I had the NG tube in for three days and it pumped 3,500 mL of liquid out of me. The color started off rust-brown but eventually changed to a deep red color.

My mom thought it was blood and pointed that out to my nurses. But none of them took her seriously and kept brushing her off.

To be fair, earlier a nurse had changed the tube and it turned out the fluid was clear but it kept getting stained by what had passed through before. But once the new tube turned a deep red color, my mom raised her concerns again.

Finally, on Tuesday, when my GI doctor came to look in on me, she looked at the fluid coming out of the tube and her eyes got really big. She practically screamed, “That’s blood!

On her orders, it was removed right away and an hour later she performed an endoscopy on me. I hadn’t had an endoscopy since I was first diagnosed with ulcerative colitis in 2014.

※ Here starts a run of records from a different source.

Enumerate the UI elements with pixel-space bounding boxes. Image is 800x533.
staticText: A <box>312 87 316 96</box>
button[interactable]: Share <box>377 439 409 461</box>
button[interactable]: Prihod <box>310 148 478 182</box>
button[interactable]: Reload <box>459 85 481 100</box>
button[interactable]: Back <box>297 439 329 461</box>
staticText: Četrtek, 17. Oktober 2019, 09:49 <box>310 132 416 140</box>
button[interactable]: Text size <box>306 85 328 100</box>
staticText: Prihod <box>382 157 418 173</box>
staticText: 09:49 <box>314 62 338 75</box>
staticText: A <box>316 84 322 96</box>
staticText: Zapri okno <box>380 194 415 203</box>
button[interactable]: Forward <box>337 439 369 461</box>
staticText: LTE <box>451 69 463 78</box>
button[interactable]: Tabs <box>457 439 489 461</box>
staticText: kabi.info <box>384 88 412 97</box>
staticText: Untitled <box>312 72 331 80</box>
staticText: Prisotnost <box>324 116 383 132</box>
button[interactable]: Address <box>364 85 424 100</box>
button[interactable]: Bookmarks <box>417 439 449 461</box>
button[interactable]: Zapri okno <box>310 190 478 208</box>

Surprisingly, the endoscopy showed that I had old ulcers in my stomach that were almost all healed up. So, ulcers had been a problem for me at some point but I hadn’t even known it. There were also new bleeding ulcers, likely caused by the NG tube.

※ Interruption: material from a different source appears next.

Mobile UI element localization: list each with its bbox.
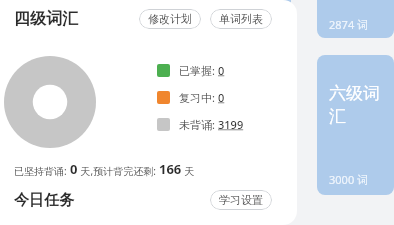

The medicine cocktail they used to knock me out kept me blissfully out of pain for a while. I thought maybe ulcers didn’t hurt too bad comparatively to everything else going on with me.

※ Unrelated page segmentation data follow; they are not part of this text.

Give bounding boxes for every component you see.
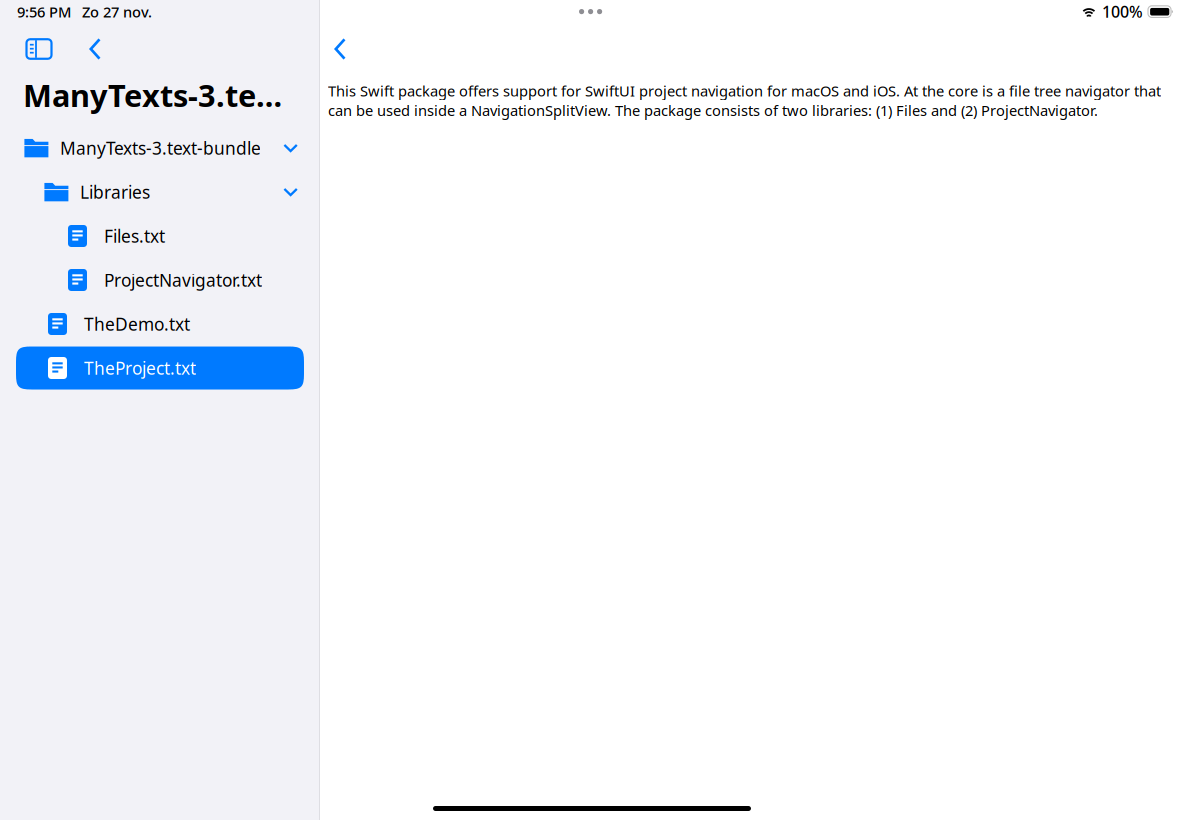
staticText: Libraries (80, 180, 150, 204)
button[interactable]: TheDemo.txt (0, 302, 320, 346)
button[interactable]: Files.txt (0, 214, 320, 258)
button[interactable]: Back (76, 29, 114, 69)
button[interactable]: ManyTexts-3.text-bundle (0, 126, 320, 170)
staticText: 9:56 PM (17, 2, 71, 22)
button[interactable]: TheProject.txt (0, 346, 320, 390)
button[interactable]: Libraries (0, 170, 320, 214)
staticText: ManyTexts-3.te… (23, 75, 282, 115)
staticText: ProjectNavigator.txt (104, 268, 262, 292)
staticText: TheProject.txt (84, 356, 196, 380)
staticText: Zo 27 nov. (82, 2, 152, 22)
staticText: TheDemo.txt (84, 312, 190, 336)
staticText: This Swift package offers support for Sw… (328, 81, 1161, 120)
button[interactable]: ProjectNavigator.txt (0, 258, 320, 302)
staticText: 100% (1102, 1, 1143, 22)
button[interactable]: Multitasking Controls (579, 9, 602, 29)
staticText: ManyTexts-3.text-bundle (60, 136, 261, 160)
staticText: Files.txt (104, 224, 165, 248)
button[interactable]: Toggle Sidebar (17, 29, 61, 69)
button[interactable]: Back (321, 29, 359, 69)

After waking up from a nap though, I did one walk around the floor and realized all the meds had finally worn off. Ulcers hurt.

Picture of the author, Megan, in a hospital bed.

Once the NG tube was removed, I began to feel a lot better. I wasn’t needing pain meds as much, I was allowed to eat ice cubes, and I was able to interact with my nurses.

With the NG tube in, I couldn’t communicate with my nurses very well and the tape hides your features, making it harder for people to connect with you.

The nurses didn’t treat me badly, I was still given the same treatment as everyone else. But they didn’t really see me as a person.

As soon as I was able to start talking to them and making connections, my hospital stay became better and I felt human again. When you are unable to talk and communicate properly, you feel like a piece of meat.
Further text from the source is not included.